- **Task requirements**: All of the data that follows should be retyped exactly as it appears.

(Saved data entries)
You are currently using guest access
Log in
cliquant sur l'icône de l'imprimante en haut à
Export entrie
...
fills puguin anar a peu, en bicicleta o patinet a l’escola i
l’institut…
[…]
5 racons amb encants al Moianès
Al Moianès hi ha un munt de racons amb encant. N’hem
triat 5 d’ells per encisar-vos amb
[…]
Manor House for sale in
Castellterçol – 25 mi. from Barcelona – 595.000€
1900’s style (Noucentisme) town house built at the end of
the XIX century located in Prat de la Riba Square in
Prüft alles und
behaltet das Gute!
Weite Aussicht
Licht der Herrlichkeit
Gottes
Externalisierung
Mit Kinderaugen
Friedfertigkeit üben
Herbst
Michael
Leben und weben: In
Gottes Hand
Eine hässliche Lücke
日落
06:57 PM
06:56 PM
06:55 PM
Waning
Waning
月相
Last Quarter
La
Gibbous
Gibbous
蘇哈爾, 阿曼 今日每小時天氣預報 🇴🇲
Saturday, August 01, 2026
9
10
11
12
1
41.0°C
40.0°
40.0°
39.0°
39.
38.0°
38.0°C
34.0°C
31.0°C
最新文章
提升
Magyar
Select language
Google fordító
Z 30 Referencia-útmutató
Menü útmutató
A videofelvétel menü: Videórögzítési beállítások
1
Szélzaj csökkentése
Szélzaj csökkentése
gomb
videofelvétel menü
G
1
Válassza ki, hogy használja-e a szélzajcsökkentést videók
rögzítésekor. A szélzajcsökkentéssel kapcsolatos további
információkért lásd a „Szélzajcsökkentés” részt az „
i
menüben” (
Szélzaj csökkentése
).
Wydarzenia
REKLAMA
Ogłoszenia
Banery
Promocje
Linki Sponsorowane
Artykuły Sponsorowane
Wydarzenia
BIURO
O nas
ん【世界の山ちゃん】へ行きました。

- **Solution to the problem**:
You are currently using guest access
Log in
cliquant sur l'icône de l'imprimante en haut à
Export entrie
...
fills puguin anar a peu, en bicicleta o patinet a l’escola i
l’institut…
[…]
5 racons amb encants al Moianès
Al Moianès hi ha un munt de racons amb encant. N’hem
triat 5 d’ells per encisar-vos amb
[…]
Manor House for sale in
Castellterçol – 25 mi. from Barcelona – 595.000€
1900’s style (Noucentisme) town house built at the end of
the XIX century located in Prat de la Riba Square in
Prüft alles und
behaltet das Gute!
Weite Aussicht
Licht der Herrlichkeit
Gottes
Externalisierung
Mit Kinderaugen
Friedfertigkeit üben
Herbst
Michael
Leben und weben: In
Gottes Hand
Eine hässliche Lücke
日落
06:57 PM
06:56 PM
06:55 PM
Waning
Waning
月相
Last Quarter
La
Gibbous
Gibbous
蘇哈爾, 阿曼 今日每小時天氣預報 🇴🇲
Saturday, August 01, 2026
9
10
11
12
1
41.0°C
40.0°
40.0°
39.0°
39.
38.0°
38.0°C
34.0°C
31.0°C
最新文章
提升
Magyar
Select language
Google fordító
Z 30 Referencia-útmutató
Menü útmutató
A videofelvétel menü: Videórögzítési beállítások
1
Szélzaj csökkentése
Szélzaj csökkentése
gomb
videofelvétel menü
G
1
Válassza ki, hogy használja-e a szélzajcsökkentést videók
rögzítésekor. A szélzajcsökkentéssel kapcsolatos további
információkért lásd a „Szélzajcsökkentés” részt az „
i
menüben” (
Szélzaj csökkentése
).
Wydarzenia
REKLAMA
Ogłoszenia
Banery
Promocje
Linki Sponsorowane
Artykuły Sponsorowane
Wydarzenia
BIURO
O nas
ん【世界の山ちゃん】へ行きました。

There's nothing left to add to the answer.